Buck entró a casa de Francis y empezó a olisquear y corretear por todas las habitaciones. El anciano comenzaba a ponerse nervioso y a perseguir a la criatura por todos los rincones.

–¡Oye! ¡No! ¡Deja eso! ¡Vas a mancharme toda la casa!

Conforme pasaban las semanas, las visitas de Francis preguntaban por su perro. Él, con el humor avinagrado de siempre, respondía:

–¿Este perro? Tengo que deshacerme de él. No hace más que morderlo todo.
–¿Te gusta, verdad?
–¿Cómo me va a gustar? Es peludo, baboso y…
–Y no puedes evitar quererlo.
–¡Yo no he dicho eso!

Buck creció y creció. Pasaron dos años y Francis tuvo que cambiar su avinagrado discurso. Ya nadie creía la versión del anciano, que afirmaba no seguir queriendo que el perro se quedase en su casa. Todo el mundo sabía que eran inseparables, por mucho que aquel cabezota refunfuñase para sus adentros.
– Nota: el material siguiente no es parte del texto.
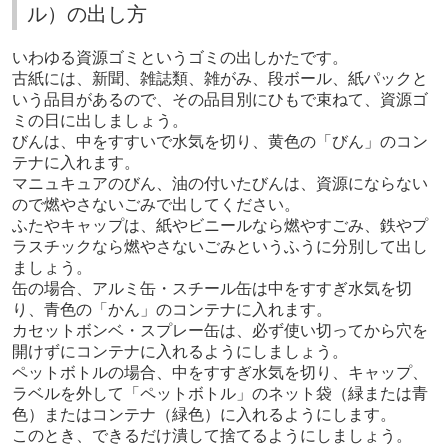
ル）の出し方
いわゆる資源ゴミというゴミの出しかたです。
古紙には、新聞、雑誌類、雑がみ、段ボール、紙パックと
いう品目があるので、その品目別にひもで束ねて、資源ゴ
ミの日に出しましょう。
びんは、中をすすいで水気を切り、黄色の「びん」のコン
テナに入れます。
マニュキュアのびん、油の付いたびんは、資源にならない
ので燃やさないごみで出してください。
ふたやキャップは、紙やビニールなら燃やすごみ、鉄やプ
ラスチックなら燃やさないごみというふうに分別して出し
ましょう。
缶の場合、アルミ缶・スチール缶は中をすすぎ水気を切
り、青色の「かん」のコンテナに入れます。
カセットボンベ・スプレー缶は、必ず使い切ってから穴を
開けずにコンテナに入れるようにしましょう。
ペットボトルの場合、中をすすぎ水気を切り、キャップ、
ラベルを外して「ペットボトル」のネット袋（緑または青
色）またはコンテナ（緑色）に入れるようにします。
このとき、できるだけ潰して捨てるようにしましょう。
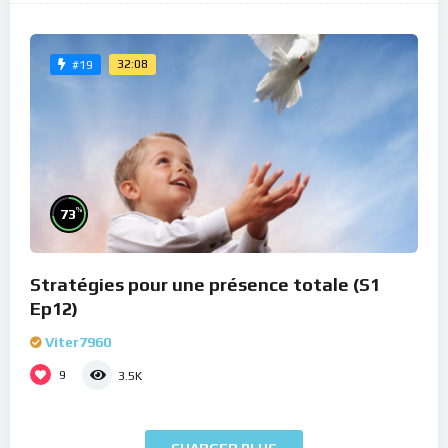
32:08
#19
%
73
Stratégies pour une présence totale (S1
Ep12)
Viter7960
9
3.5K
CHARGER PLUS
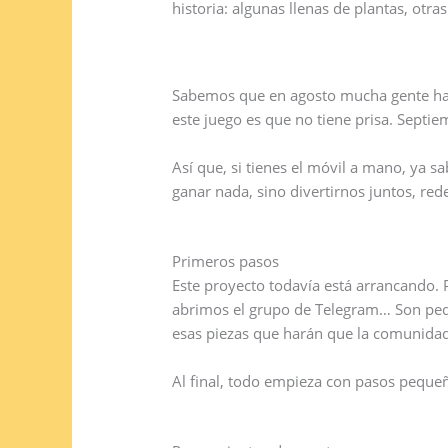
historia: algunas llenas de plantas, otra
Sabemos que en agosto mucha gente ha e
este juego es que no tiene prisa. Septi
Así que, si tienes el móvil a mano, ya s
ganar nada, sino divertirnos juntos, rede
Primeros pasos
Este proyecto todavía está arrancando.
abrimos el grupo de Telegram… Son peq
esas piezas que harán que la comunidad
Al final, todo empieza con pasos pequeñ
Un día, Francis recibió una oferta de trabajo. Su prestación por desempleo ya no le daba para pagar su casa y llegar a fin de mes, así que tenía que marcharse hacia la costa oeste. No le quedaba mucho para jubilarse, pero tendría que trabajar y ahorrar un poco más para entonces. La única pega es que Buck no podría ir con él; los apartamentos proporcionados por la empresa no admitían animales. Mientras Francis pensaba sobre el asunto con una copa de whisky en la mano, el perro se subió al sofá y comenzó a gruñir de manera juguetona.

–Ahora no, Buck.

El perro ladró.

–¡He dicho que ahora no!

La cara de Buck cambió por completo. Esta vez intuía que algo no funcionaba, así que se echó junto a él en el sofá con un pequeño gruñido y se relajó. Sabía que algo iba a pasar, pero desconocía el qué.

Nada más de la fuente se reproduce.